▶ Exercise goal
Only the lines running from the one with "Rinchuso 0-1 0-0" to the end of the listing should be returned, each exactly as it appears, with both ends kept.

====

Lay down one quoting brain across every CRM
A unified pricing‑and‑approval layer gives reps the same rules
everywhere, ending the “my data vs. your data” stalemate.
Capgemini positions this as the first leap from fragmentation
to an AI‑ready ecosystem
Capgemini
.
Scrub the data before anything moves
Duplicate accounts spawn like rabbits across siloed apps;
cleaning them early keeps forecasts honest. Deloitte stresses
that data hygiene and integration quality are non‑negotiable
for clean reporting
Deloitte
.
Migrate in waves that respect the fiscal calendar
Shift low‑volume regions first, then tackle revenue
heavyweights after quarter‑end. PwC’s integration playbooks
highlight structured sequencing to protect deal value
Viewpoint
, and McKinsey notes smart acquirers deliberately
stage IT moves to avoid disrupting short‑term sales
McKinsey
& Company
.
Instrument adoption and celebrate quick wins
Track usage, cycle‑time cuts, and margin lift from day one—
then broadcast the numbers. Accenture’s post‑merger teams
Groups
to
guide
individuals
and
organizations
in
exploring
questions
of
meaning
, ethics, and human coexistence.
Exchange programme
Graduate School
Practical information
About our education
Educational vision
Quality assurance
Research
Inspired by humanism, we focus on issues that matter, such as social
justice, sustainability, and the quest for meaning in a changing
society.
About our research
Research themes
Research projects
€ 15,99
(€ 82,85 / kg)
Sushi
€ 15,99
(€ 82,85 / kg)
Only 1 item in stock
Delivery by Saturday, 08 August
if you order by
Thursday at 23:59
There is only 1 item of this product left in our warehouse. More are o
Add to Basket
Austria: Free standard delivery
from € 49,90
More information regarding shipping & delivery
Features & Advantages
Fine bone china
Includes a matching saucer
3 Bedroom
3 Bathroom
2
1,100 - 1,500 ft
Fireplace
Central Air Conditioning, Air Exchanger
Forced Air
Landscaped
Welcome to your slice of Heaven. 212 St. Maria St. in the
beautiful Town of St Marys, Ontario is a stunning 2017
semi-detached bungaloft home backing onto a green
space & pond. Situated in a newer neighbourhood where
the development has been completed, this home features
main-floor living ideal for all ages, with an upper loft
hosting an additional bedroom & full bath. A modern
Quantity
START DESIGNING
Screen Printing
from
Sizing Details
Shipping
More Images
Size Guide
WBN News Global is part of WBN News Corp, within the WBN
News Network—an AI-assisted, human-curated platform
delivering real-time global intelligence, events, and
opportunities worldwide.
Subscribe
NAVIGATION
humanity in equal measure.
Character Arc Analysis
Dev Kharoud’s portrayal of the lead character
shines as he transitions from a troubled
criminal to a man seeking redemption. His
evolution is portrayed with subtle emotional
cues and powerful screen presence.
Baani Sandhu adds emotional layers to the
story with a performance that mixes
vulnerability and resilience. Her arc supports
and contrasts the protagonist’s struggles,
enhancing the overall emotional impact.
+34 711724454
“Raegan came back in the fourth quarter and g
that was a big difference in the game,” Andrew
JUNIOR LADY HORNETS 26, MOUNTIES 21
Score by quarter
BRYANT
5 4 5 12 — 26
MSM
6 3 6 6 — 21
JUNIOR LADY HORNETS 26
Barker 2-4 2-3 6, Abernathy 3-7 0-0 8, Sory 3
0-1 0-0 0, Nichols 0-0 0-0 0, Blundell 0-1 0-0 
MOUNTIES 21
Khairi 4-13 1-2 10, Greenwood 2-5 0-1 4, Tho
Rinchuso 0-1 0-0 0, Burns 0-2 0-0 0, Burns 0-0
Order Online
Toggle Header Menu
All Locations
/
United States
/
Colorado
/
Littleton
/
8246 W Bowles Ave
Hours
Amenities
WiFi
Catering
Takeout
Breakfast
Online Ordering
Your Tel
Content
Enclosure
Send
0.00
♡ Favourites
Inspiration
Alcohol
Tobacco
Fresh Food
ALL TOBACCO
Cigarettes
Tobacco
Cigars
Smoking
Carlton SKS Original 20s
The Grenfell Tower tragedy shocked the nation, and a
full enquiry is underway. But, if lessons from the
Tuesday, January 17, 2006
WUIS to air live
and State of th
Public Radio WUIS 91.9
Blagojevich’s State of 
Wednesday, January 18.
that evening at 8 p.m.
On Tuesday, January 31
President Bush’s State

====

▶ Result below
Rinchuso 0-1 0-0 0, Burns 0-2 0-0 0, Burns 0-0
Order Online
Toggle Header Menu
All Locations
/
United States
/
Colorado
/
Littleton
/
8246 W Bowles Ave
Hours
Amenities
WiFi
Catering
Takeout
Breakfast
Online Ordering
Your Tel
Content
Enclosure
Send
0.00
♡ Favourites
Inspiration
Alcohol
Tobacco
Fresh Food
ALL TOBACCO
Cigarettes
Tobacco
Cigars
Smoking
Carlton SKS Original 20s
The Grenfell Tower tragedy shocked the nation, and a
full enquiry is underway. But, if lessons from the
Tuesday, January 17, 2006
WUIS to air live
and State of th
Public Radio WUIS 91.9
Blagojevich’s State of 
Wednesday, January 18.
that evening at 8 p.m.
On Tuesday, January 31
President Bush’s State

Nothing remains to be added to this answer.